LA DUQUESA Y SU ABATE

Un día, en la puerta del hotel, me encontré a un abate que me preguntó, en castellano, dónde estaba el Consulado de las Dos Sicilias. Le dije que no lo sabía, pero que podía preguntar en el Consulado de España, en la plaza de Armas.

A la hora de comer le volví a ver al abate. Era un tipo raro, con una cabeza dantesca. Llevaba melenas. Tenía la frente ancha, arrugada, tempestuosa; el entrecejo, fruncido; la nariz, corva, un poco roja; los labios, finos; la boca, sardónica; las cuencas de los ojos, grandes, y los ojos, negros e inquietos.

Tenía una cara de polichinela, pero de un polichinela sombrío y tétrico.

Al volver a encontrarle me saludó con una profunda inclinación de cabeza.

Al mozo del hotel le pregunté:

—¿Quién es este tipo?

—Es un abate que ha venido con una señora.
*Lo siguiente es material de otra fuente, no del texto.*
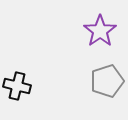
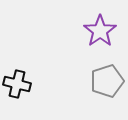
black cross: moved 2 px up
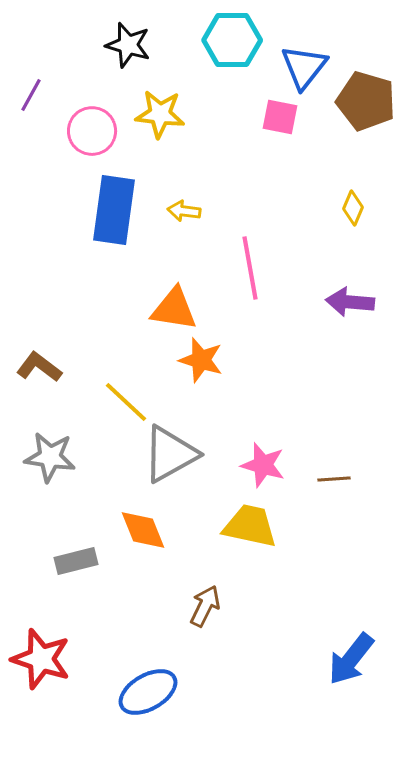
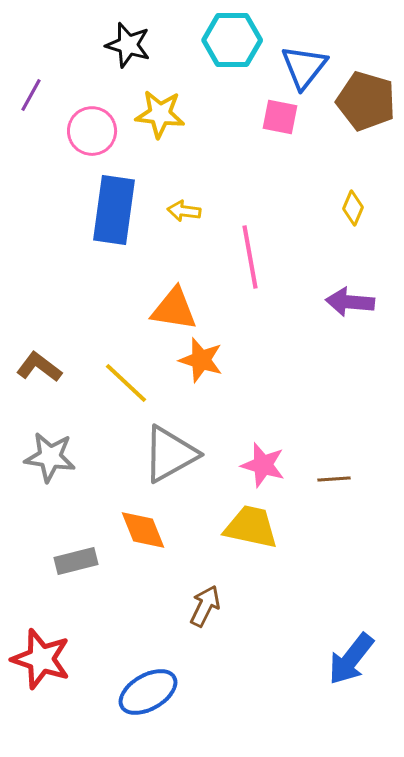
pink line: moved 11 px up
yellow line: moved 19 px up
yellow trapezoid: moved 1 px right, 1 px down
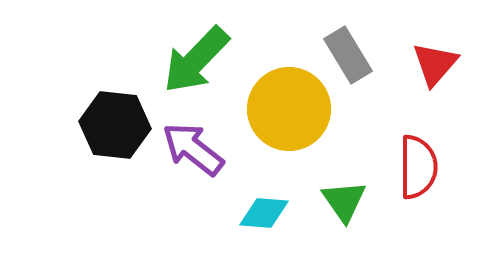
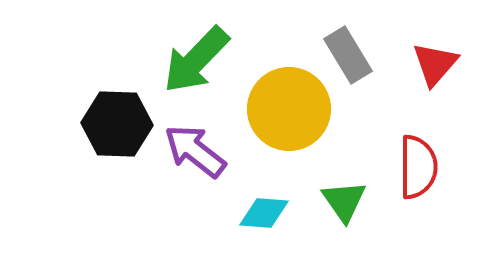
black hexagon: moved 2 px right, 1 px up; rotated 4 degrees counterclockwise
purple arrow: moved 2 px right, 2 px down
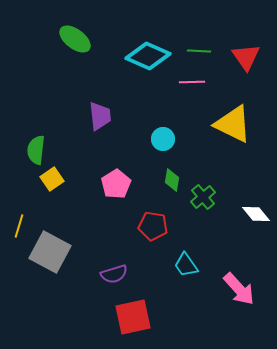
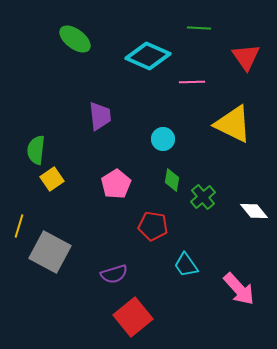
green line: moved 23 px up
white diamond: moved 2 px left, 3 px up
red square: rotated 27 degrees counterclockwise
Se han inscrito en el hotel así: «La duquesa de Catalfano y el abate Girovanna».

Al día siguiente, el abate me volvió a hablar y me dijo que la duquesa tenía interés en conocerme. No comprendí qué interés podía ser el suyo, pero fuí con el abate al cuarto de la duquesa.

Era ésta una mujer de unos cuarenta años, con la cara larga y marchita, la nariz también larga, el color muy pálido, los labios muy finos, con las comisuras para abajo. Tenía un aire de galgo, un tipo muy aristocrático; se manifestaba muy lánguida, muy amable y como sumida en una profunda tristeza. Toda su vida estaba en los ojos, unos ojos claros, profundos y enigmáticos que miraban muy atentamente, con una fijeza de felino.